Another day I would get my brother to look out and tell me to stare into that house and look at the girl, he didn't believe me and instead he screamed out RIHANNA and I was like WTH? There was no girl there, but from where he looked he wasn't even facing the fence. When I ask my brother whether he knows anything about those people he tells me yea they are weird coz they at 7:30am in the morning have there lights on already. Then one day we decided to go over with my family to talk to them and find out what they get up to. I was so scared that I didn't even wanna go with them to talk but then I was like hey they are with me. Turns out they are witch students and there are 4 girls and their mum. They were really nice and showed us some of their spells and chants, they sat in a circle at the front of the house and just linked hands and had their whole peace of mind and eyes closed. Turns out that girl was just practicing by backing up against the wall saying it gives her energy.

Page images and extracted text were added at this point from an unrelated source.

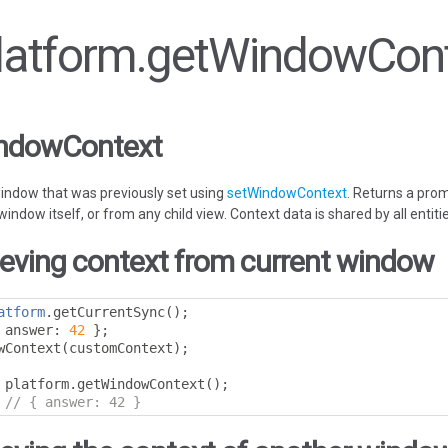
 Platform.getWindowCon
indowContext
window that was previously set using
setWindowContext
. Returns a prom
ndow itself, or from any child view. Context data is shared by all entiti
ieving context from current window
atform
.
getCurrentSync
();
 answer
:
42
};
wContext
(
customContext
);
 platform
.
getWindowContext
();
// { answer: 42 }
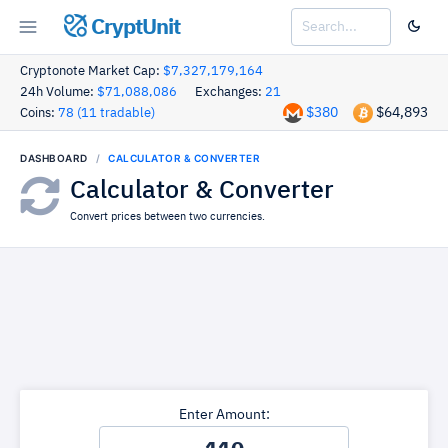
CryptUnit
Cryptonote Market Cap:
$7,327,179,164
24h Volume:
$71,088,086
Exchanges:
21
$380
$64,893
Coins:
78 (11 tradable)
DASHBOARD
CALCULATOR & CONVERTER
Calculator & Converter
Convert prices between two currencies.
Enter Amount:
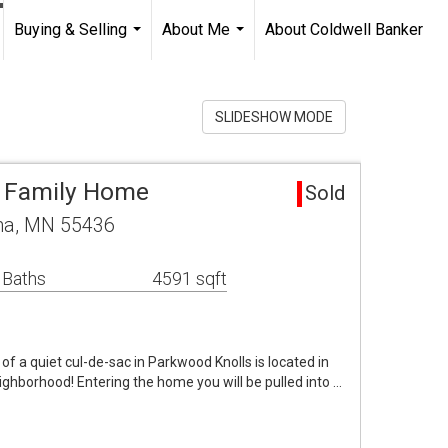
Buying & Selling
About Me
About Coldwell Banker
...
...
SLIDESHOW MODE
e Family Home
Sold
na, MN 55436
 Baths
4591 sqft
f a quiet cul-de-sac in Parkwood Knolls is located in
ighborhood! Entering the home you will be pulled into …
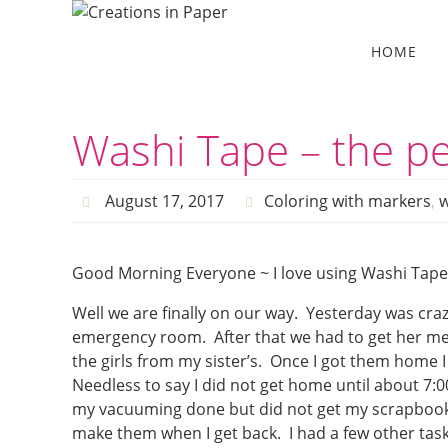
Skip
to
Skip
HOME
to
content
content
Washi Tape – the pe
August 17, 2017
Coloring with markers
,
w
Good Morning Everyone ~ I love using Washi Tape t
Well we are finally on our way. Yesterday was craz
emergency room. After that we had to get her med
the girls from my sister’s. Once I got them home 
Needless to say I did not get home until about 7:0
my vacuuming done but did not get my scrapbook pa
make them when I get back. I had a few other tasks 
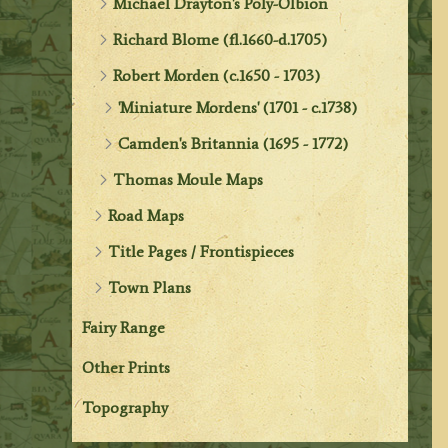
Michael Drayton's Poly-Olbion
Richard Blome (fl.1660-d.1705)
Robert Morden (c.1650 - 1703)
'Miniature Mordens' (1701 - c.1738)
Camden's Britannia (1695 - 1772)
Thomas Moule Maps
Road Maps
Title Pages / Frontispieces
Town Plans
Fairy Range
Other Prints
Topography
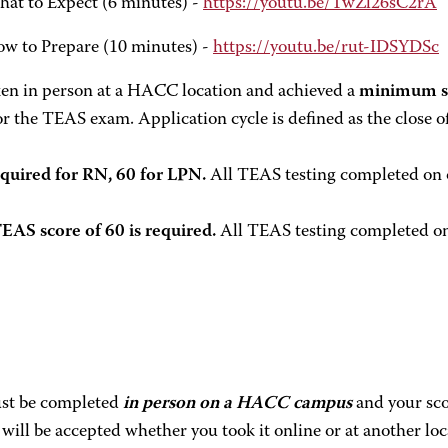
hat to Expect (6 minutes) -
https://youtu.be/TwZl26sC2rA
ow to Prepare (10 minutes) -
https://youtu.be/rut-IDSYDSc
 in person at a HACC location and achieved a
minimum sc
r the TEAS exam. Application cycle is defined as the close of 
quired for RN, 60 for LPN.
All TEAS testing completed on o
S score of 60 is required.
All TEAS testing completed on 
must be completed
in person on a HACC campus
and your scor
e will be accepted whether you took it online or at another loc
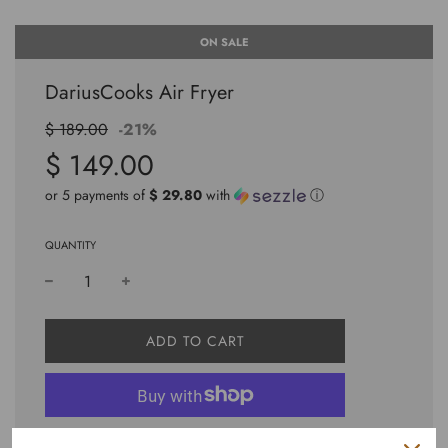
ON SALE
DariusCooks Air Fryer
Sale
Regular
$ 189.00
-
21%
price
price
$ 149.00
or 5 payments of
$ 29.80
with
ⓘ
QUANTITY
L
ADD TO CART
O
A
D
I
N
More payment options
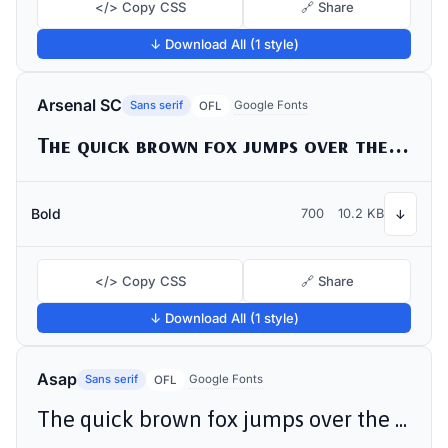
</> Copy CSS
🔗 Share
↓ Download All (1 style)
Arsenal SC
Sans serif
Google Fonts
OFL
The quick brown fox jumps over the lazy dog
Bold
700
10.2 KB
↓
</> Copy CSS
🔗 Share
↓ Download All (1 style)
Asap
Sans serif
Google Fonts
OFL
The quick brown fox jumps over the lazy dog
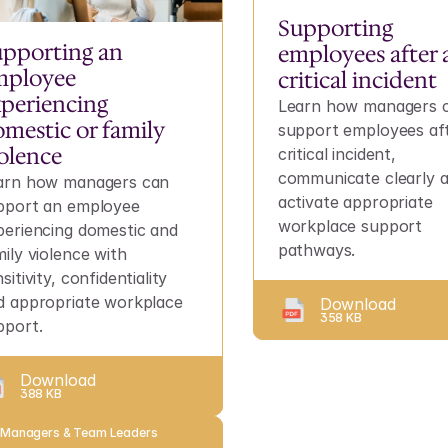
Supporting 
pporting an 
employees after a
ployee 
critical incident
periencing 
Learn how managers c
mestic or family 
support employees aft
olence
critical incident, 
communicate clearly a
arn how managers can 
activate appropriate 
pport an employee 
workplace support 
periencing domestic and 
pathways.
ily violence with 
sitivity, confidentiality 
d appropriate workplace 
Download
358 KB
pport.
Download
388 KB
 Managers & Team Leaders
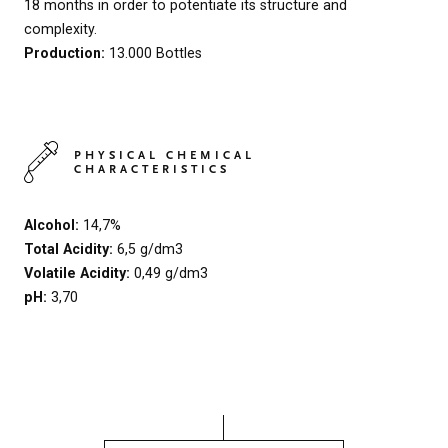
18 months in order to potentiate its structure and
complexity.
Production:
13.000 Bottles
PHYSICAL CHEMICAL
CHARACTERISTICS
Alcohol:
14,7%
Total Acidity:
6,5 g/dm3
Volatile Acidity:
0,49 g/dm3
pH:
3,70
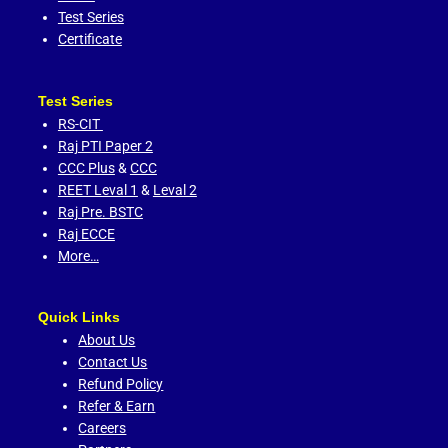
Test Series
Certificate
Test Series
RS-CIT
Raj PTI Paper 2
CCC Plus
&
CCC
REET Leval 1
&
Leval 2
Raj Pre. BSTC
Raj ECCE
More…
Quick Links
About Us
Contact Us
Refund Policy
Refer & Earn
Careers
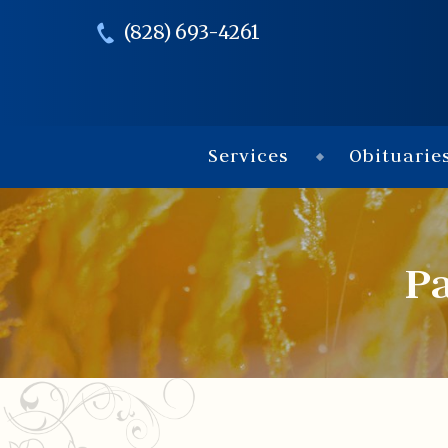
(828) 693-4261
Services
Obituarie
Pa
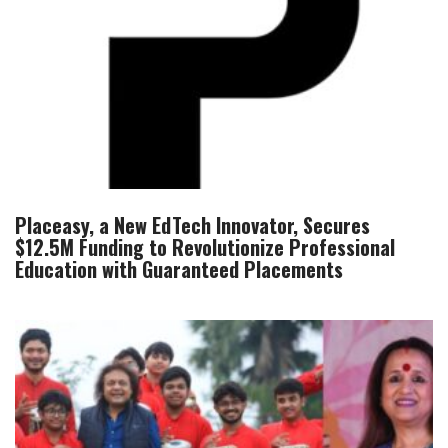
Placeasy, a New EdTech Innovator, Secures
$12.5M Funding to Revolutionize Professional
Education with Guaranteed Placements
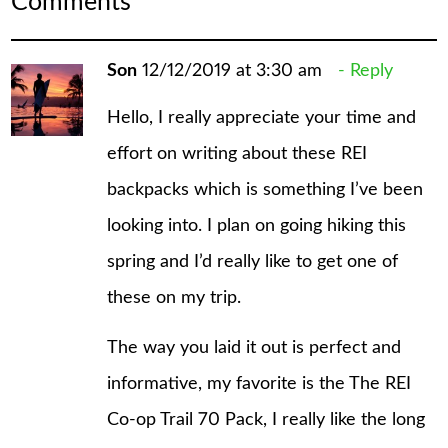
Comments
Son
12/12/2019 at 3:30 am
Reply
Hello, I really appreciate your time and
effort on writing about these REI
backpacks which is something I’ve been
looking into. I plan on going hiking this
spring and I’d really like to get one of
these on my trip.
The way you laid it out is perfect and
informative, my favorite is the The REI
Co-op Trail 70 Pack, I really like the long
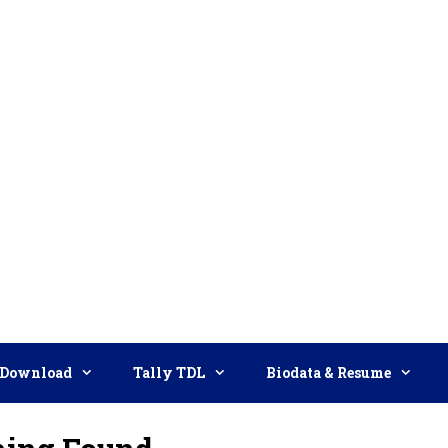
Download
Tally TDL
Biodata & Resume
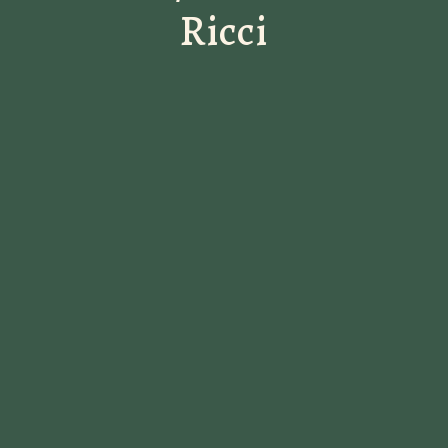
Ricci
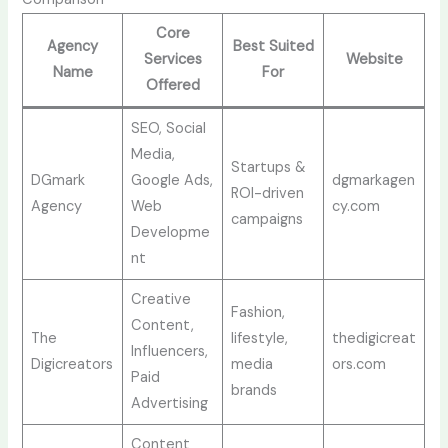
Core
Agency
Best Suited
Services
Website
Name
For
Offered
SEO, Social
Media,
Startups &
DGmark
Google Ads,
dgmarkagen
ROI-driven
Agency
Web
cy.com
campaigns
Developme
nt
Creative
Fashion,
Content,
The
lifestyle,
thedigicreat
Influencers,
Digicreators
media
ors.com
Paid
brands
Advertising
Content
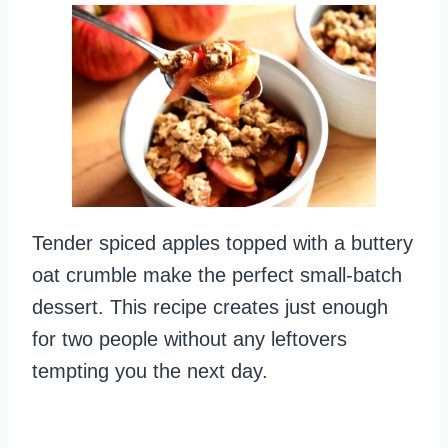
Tender spiced apples topped with a buttery
oat crumble make the perfect small-batch
dessert. This recipe creates just enough
for two people without any leftovers
tempting you the next day.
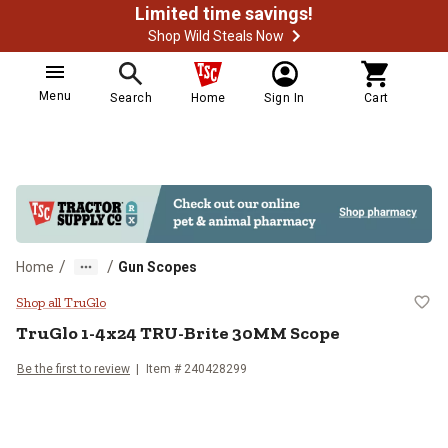
Limited time savings!
Shop Wild Steals Now
Menu
Search
Home
Sign In
Cart
/
/
Home
Gun Scopes
TruGlo 1-4x24 TRU-Brite 30MM 
Shop all TruGlo
TruGlo
1-4x24 TRU-Brite 30MM Scope
Be the first to review
Item #
240428299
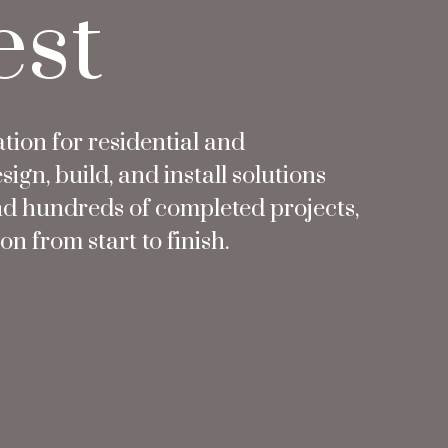
est
ation for residential and
n, build, and install solutions
nd hundreds of completed projects,
n from start to finish.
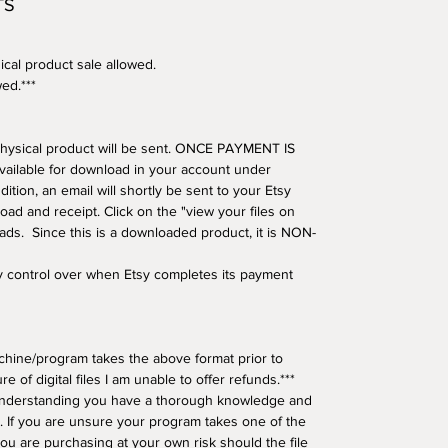
TS
ical product sale allowed.
wed.***
o physical product will be sent. ONCE PAYMENT IS
available for download in your account under
tion, an email will shortly be sent to your Etsy
oad and receipt. Click on the "view your files on
oads. Since this is a downloaded product, it is NON-
ny control over when Etsy completes its payment
hine/program takes the above format prior to
e of digital files I am unable to offer refunds.***
understanding you have a thorough knowledge and
 If you are unsure your program takes one of the
ou are purchasing at your own risk should the file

The Treasure hunter inspired dream hands down
   4:07pm || 9 February 2010
Yup the title says it all. It was really a treasure hunt this quest we went on. There was me, Ray and mum on this mission. It was like a open temple for pray and one of the rooms had so many little buddhas statue with a box supplied at each one all around the room. In each of the stations with the buddha, he has a box where you can see buttons, sequences and a whole lotta other embrodiery material, stones jewels very used but. And gold would be produced sometimes it's very small and hard to see or tell whether it is the real thing or not other times it appears quite big. It comes outta the buddha's hand that is emgraved pic inside the centre of the box itself. Very funny we had an idea, to make it much easier and why don't people just take all the gems and stuff outta the box and then just watch for when the gold appears. Other ideas were coz every box was different some had much more gems and jewels then others it would be harder to find, coz there u had to do a lotta shuffling around the box even between the gems and jewels to find the actual gold, coz some are soo fine people overlook it. You also can't just stand at one station all day, you had to move around coz some stations are more lucky than others, will have more at a time than say the one at the corner. I found some but they were really small.